» **RECORDED INFORMATION**:

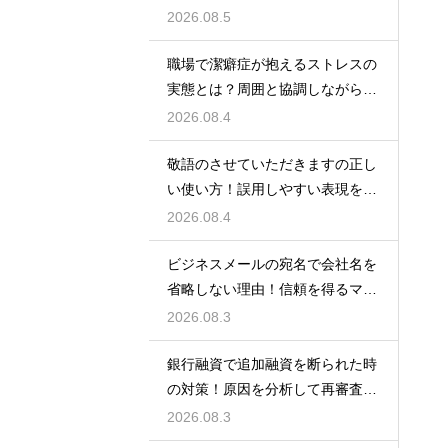
もらう術
2026.08.5
職場で潔癖症が抱えるストレスの
実態とは？周囲と協調しながら快
適に働く術
2026.08.4
敬語のさせていただきますの正し
い使い方！誤用しやすい表現を理
解する術
2026.08.4
ビジネスメールの宛名で会社名を
省略しない理由！信頼を得るマナ
ー
2026.08.3
銀行融資で追加融資を断られた時
の対策！原因を分析して再審査を
狙う
2026.08.3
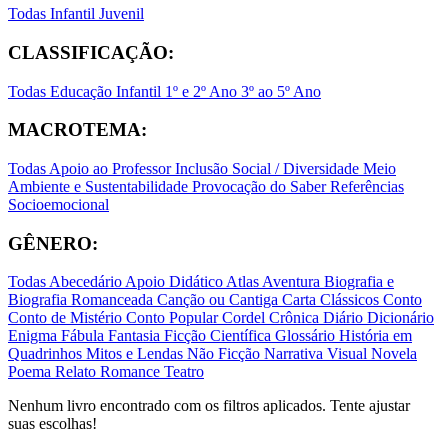
Todas
Infantil
Juvenil
CLASSIFICAÇÃO:
Todas
Educação Infantil
1º e 2º Ano
3º ao 5º Ano
MACROTEMA:
Todas
Apoio ao Professor
Inclusão Social / Diversidade
Meio
Ambiente e Sustentabilidade
Provocação do Saber
Referências
Socioemocional
GÊNERO:
Todas
Abecedário
Apoio Didático
Atlas
Aventura
Biografia e
Biografia Romanceada
Canção ou Cantiga
Carta
Clássicos
Conto
Conto de Mistério
Conto Popular
Cordel
Crônica
Diário
Dicionário
Enigma
Fábula
Fantasia
Ficção Científica
Glossário
História em
Quadrinhos
Mitos e Lendas
Não Ficção
Narrativa Visual
Novela
Poema
Relato
Romance
Teatro
Nenhum livro encontrado com os filtros aplicados. Tente ajustar
suas escolhas!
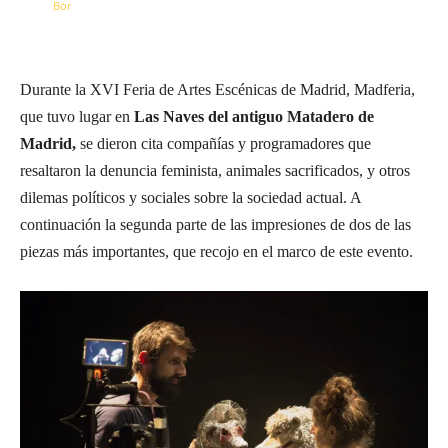
Durante la XVI Feria de Artes Escénicas de Madrid, Madferia,
que
tuvo lugar en
Las Naves del antiguo Matadero de
Madrid,
se dieron cita compañías y programadores que
resaltaron la denuncia feminista, animales sacrificados, y otros
dilemas políticos y sociales sobre la sociedad actual. A
continuación la segunda parte de las impresiones de dos de las
piezas más importantes, que recojo en el marco de este evento.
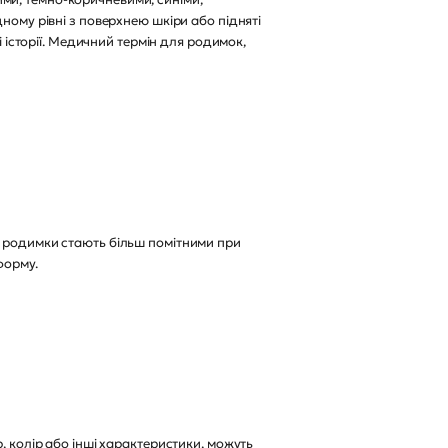
ному рівні з поверхнею шкіри або підняті
і історії. Медичний термін для родимок,
еякі родимки стають більш помітними при
форму.
, колір або інші характеристики, можуть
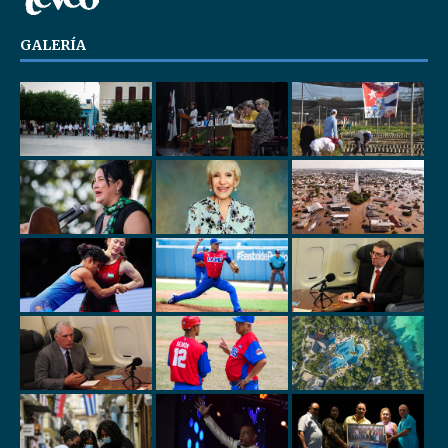
GALERÍA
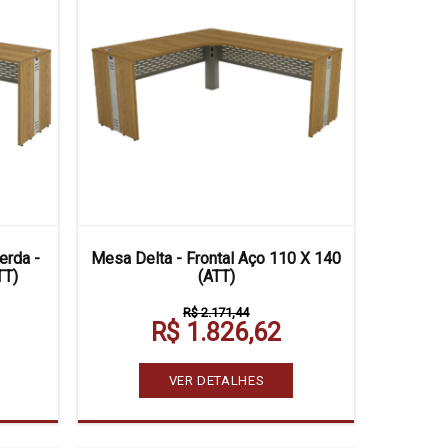
erda -
Mesa Delta - Frontal Aço 110 X 140
TT)
(ATT)
R$ 2.171,44
R$ 1.826,62
VER DETALHES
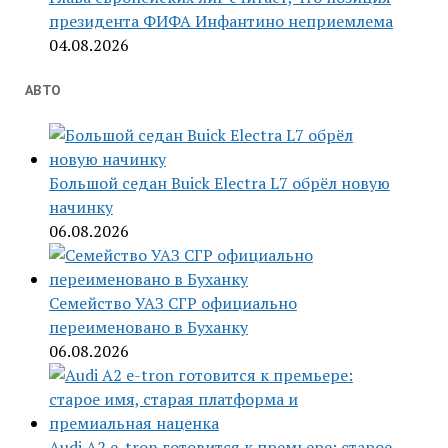
президента ФИФА Инфантино неприемлема
04.08.2026
АВТО
Большой седан Buick Electra L7 обрёл новую
начинку
06.08.2026
Семейство УАЗ СГР официально
переименовано в Буханку
06.08.2026
Audi A2 e-tron готовится к премьере: старое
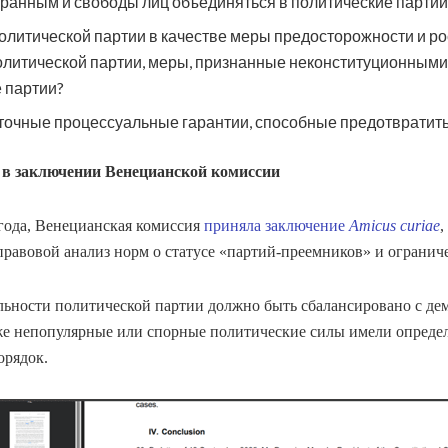
бранным и свободы лиц объединяться в политические партии
литической партии в качестве меры предосторожности и росп
литической партии, меры, признанные неконституционными 
 партии?
очные процессуальные гарантии, способные предотвратить
в заключении Венецианской комиссии
 года, Венецианская комиссия
приняла заключение
Amicus curiae
,
равовой анализ норм о статусе «партий‑преемников» и ограниче
ельности политической партии должно быть сбалансировано с д
же непопулярные или спорные политические силы имели определе
рядок.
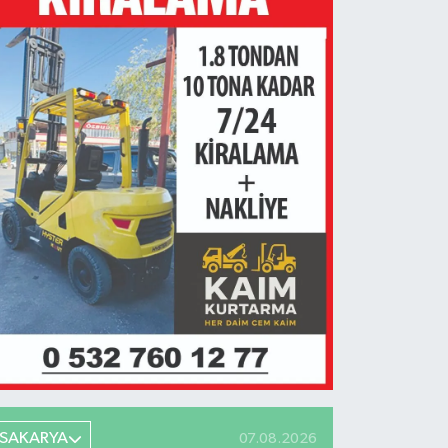
SAKARYA
07.08.2026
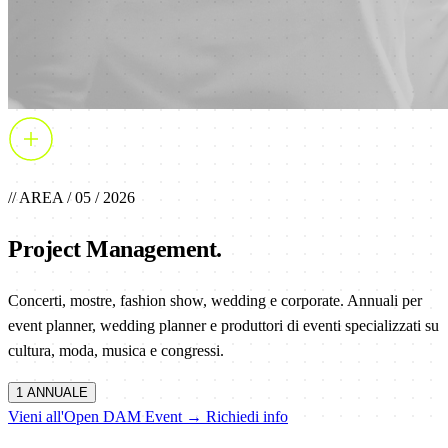
// AREA / 05 / 2026
Project
Management
.
Concerti, mostre, fashion show, wedding e corporate. Annuali per
event planner, wedding planner e produttori di eventi specializzati su
cultura, moda, musica e congressi.
1 ANNUALE
Vieni all'Open DAM Event →
Richiedi info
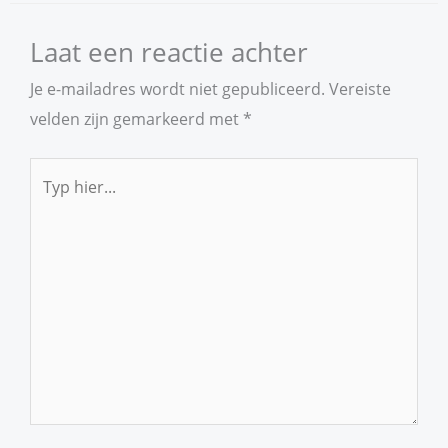
Laat een reactie achter
Je e-mailadres wordt niet gepubliceerd.
Vereiste
velden zijn gemarkeerd met
*
Typ
hier...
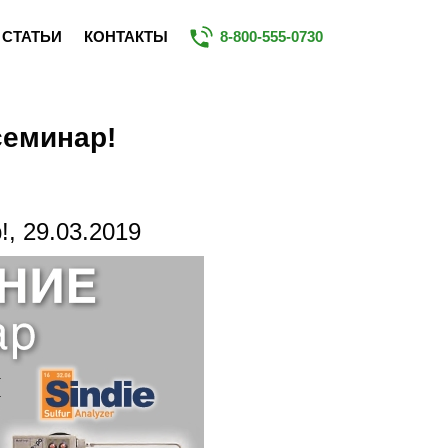
СТАТЬИ
КОНТАКТЫ
8-800-555-0730
семинар!
, 29.03.2019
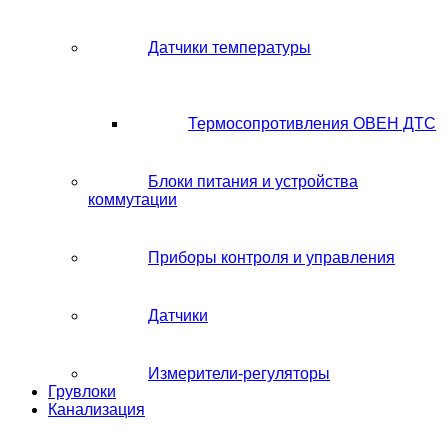
Датчики температуры
Термосопротивления ОВЕН ДТС
Блоки питания и устройства
коммутации
Приборы контроля и управления
Датчики
Измерители-регуляторы
Грувлоки
Канализация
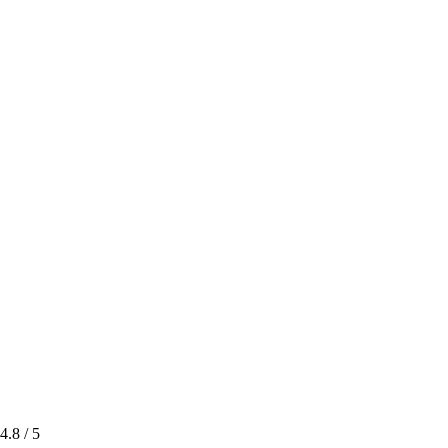
4.8
/ 5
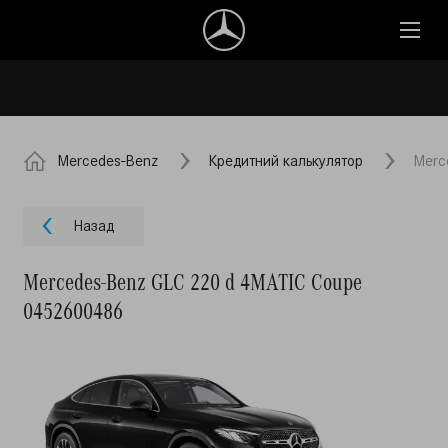
Mercedes-Benz
Кредитний калькулятор
Merc
Назад
Mercedes-Benz GLC 220 d 4MATIC Coupe
0452600486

» **REQUIRED WORK**:
Could you retype the records above exactly, omitting the pictures?

» **RESULT BELOW**:
もらう術
2026.08.5
職場で潔癖症が抱えるストレスの
実態とは？周囲と協調しながら快
適に働く術
2026.08.4
敬語のさせていただきますの正し
い使い方！誤用しやすい表現を理
解する術
2026.08.4
ビジネスメールの宛名で会社名を
省略しない理由！信頼を得るマナ
ー
2026.08.3
銀行融資で追加融資を断られた時
の対策！原因を分析して再審査を
狙う
2026.08.3
Todas
Infantil
Juvenil
CLASSIFICAÇÃO:
Todas
Educação Infantil
1º e 2º Ano
3º ao 5º Ano
MACROTEMA:
Todas
Apoio ao Professor
Inclusão Social / Diversidade
Meio
Ambiente e Sustentabilidade
Provocação do Saber
Referências
Socioemocional
GÊNERO:
Todas
Abecedário
Apoio Didático
Atlas
Aventura
Biografia e
Biografia Romanceada
Canção ou Cantiga
Carta
Clássicos
Conto
Conto de Mistério
Conto Popular
Cordel
Crônica
Diário
Dicionário
Enigma
Fábula
Fantasia
Ficção Científica
Glossário
História em
Quadrinhos
Mitos e Lendas
Não Ficção
Narrativa Visual
Novela
Poema
Relato
Romance
Teatro
Nenhum livro encontrado com os filtros aplicados. Tente ajustar
suas escolhas!
Durante la XVI Feria de Artes Escénicas de Madrid, Madferia,
que
tuvo lugar en
Las Naves del antiguo Matadero de
Madrid,
se dieron cita compañías y programadores que
resaltaron la denuncia feminista, animales sacrificados, y otros
dilemas políticos y sociales sobre la sociedad actual. A
continuación la segunda parte de las impresiones de dos de las
piezas más importantes, que recojo en el marco de este evento.
ному рівні з поверхнею шкіри або підняті
і історії. Медичний термін для родимок,
еякі родимки стають більш помітними при
форму.
, колір або інші характеристики, можуть
GALERÍA
erda -
Mesa Delta - Frontal Aço 110 X 140
TT)
(ATT)
R$ 2.171,44
R$ 1.826,62
VER DETALHES
президента ФИФА Инфантино неприемлема
04.08.2026
АВТО
Большой седан Buick Electra L7 обрёл новую
начинку
06.08.2026
Семейство УАЗ СГР официально
переименовано в Буханку
06.08.2026
Audi A2 e-tron готовится к премьере: старое
бранным и свободы лиц объединяться в политические партии
литической партии в качестве меры предосторожности и росп
литической партии, меры, признанные неконституционными 
 партии?
очные процессуальные гарантии, способные предотвратить
в заключении Венецианской комиссии
 года, Венецианская комиссия
приняла заключение
Amicus curiae
,
равовой анализ норм о статусе «партий‑преемников» и ограниче
ельности политической партии должно быть сбалансировано с д
же непопулярные или спорные политические силы имели определе
рядок.
SAKARYA
07.08.2026
// AREA / 05 / 2026
Project
Management
.
Concerti, mostre, fashion show, wedding e corporate. Annuali per
event planner, wedding planner e produttori di eventi specializzati su
cultura, moda, musica e congressi.
1 ANNUALE
Vieni all'Open DAM Event →
Richiedi info
Laat een reactie achter
Je e-mailadres wordt niet gepubliceerd.
Vereiste
velden zijn gemarkeerd met
*
Typ
hier...
СТАТЬИ
КОНТАКТЫ
8-800-555-0730
семинар!
, 29.03.2019
Датчики температуры
Термосопротивления ОВЕН ДТС
Блоки питания и устройства
коммутации
Приборы контроля и управления
Датчики
Измерители-регуляторы
Грувлоки
Канализация
4.8
/ 5
Mercedes-Benz
Кредитний калькулятор
Merc
Назад
Mercedes-Benz GLC 220 d 4MATIC Coupe
0452600486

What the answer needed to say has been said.